StableDiffusion
- class grid.model.generation.image.stablediffusion.StableDiffusion(*args, **kwargs)
Stable Diffusion 2.1: Text-to-Image Generation Model
This class implements a wrapper for the Stable Diffusion 2.1 model, which generates high-quality images from text prompts. It utilizes the Hugging Face Diffusers library and employs the DPMSolverMultistepScheduler for efficient inference.
- pipe
The Stable Diffusion pipeline object.
- Type:
StableDiffusionPipeline
- generate_image(prompt (str)) np.ndarray
Generates an image based on the input text prompt.
- Parameters:
prompt (str)
- Return type:
ndarray
- clear_weights()
Clears the model weights to free up memory.
Example
>>> from grid.model.generation.image.stablediffusion import StableDiffusion >>> model = StableDiffusion() >>> img = model.generate_image("A photo of a friendly looking robot") >>> plt.imshow(img) >>> plt.show()
Note
This model requires a CUDA-enabled GPU for optimal performance.
- Credits:
Stable Diffusion 2.1: https://huggingface.co/stabilityai/stable-diffusion-2-1
- License:
This model is licensed under the MIT License.
- __init__()
Initializes the Stable Diffusion 2.1 model.
This constructor sets up the Stable Diffusion pipeline with the DPMSolverMultistepScheduler and moves the model to the appropriate device (GPU if available).
- Return type:
None
- generate_image(prompt)
Generates an image from the given text prompt using the Stable Diffusion 2.1 model.
- Parameters:
prompt (str) -- The text description of the image to be generated.
- Returns:
- The generated image as a NumPy array with shape (height, width, 3)

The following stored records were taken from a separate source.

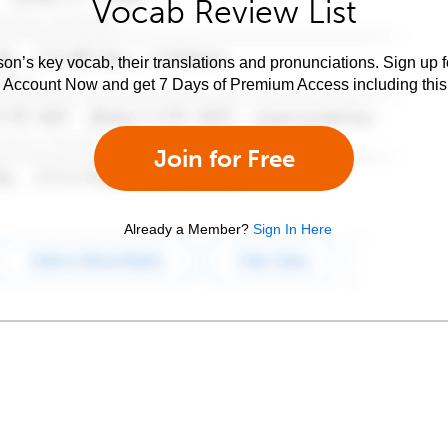
Vocab Review List
son’s key vocab, their translations and pronunciations. Sign up 
e Account Now and get 7 Days of Premium Access including this 
Join for Free
Already a Member?
Sign In Here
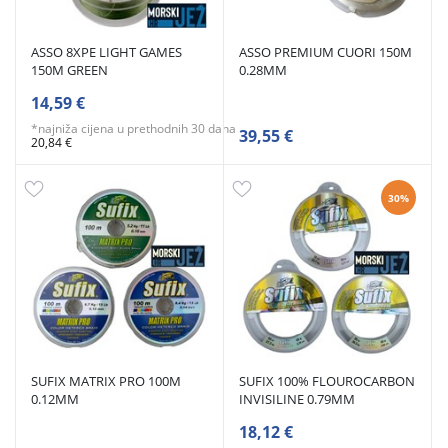
ASSO 8XPE LIGHT GAMES
ASSO PREMIUM CUORI 150M
150M GREEN
0.28MM
14,59 €
*najniža cijena u prethodnih 30 dana
39,55 €
20,84 €
30%
SUFIX MATRIX PRO 100M
SUFIX 100% FLOUROCARBON
0.12MM
INVISILINE 0.79MM
18,12 €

and dtype uint8, representing an RGB image.
- Return type:
np.ndarray
- Raises:
RuntimeError -- If the model fails to generate an image.
Example
>>> from grid.model.generation.image.stablediffusion import StableDiffusion >>> model = StableDiffusion() >>> img = model.generate_image("A photo of a friendly looking robot") >>> img.shape (768, 768, 3)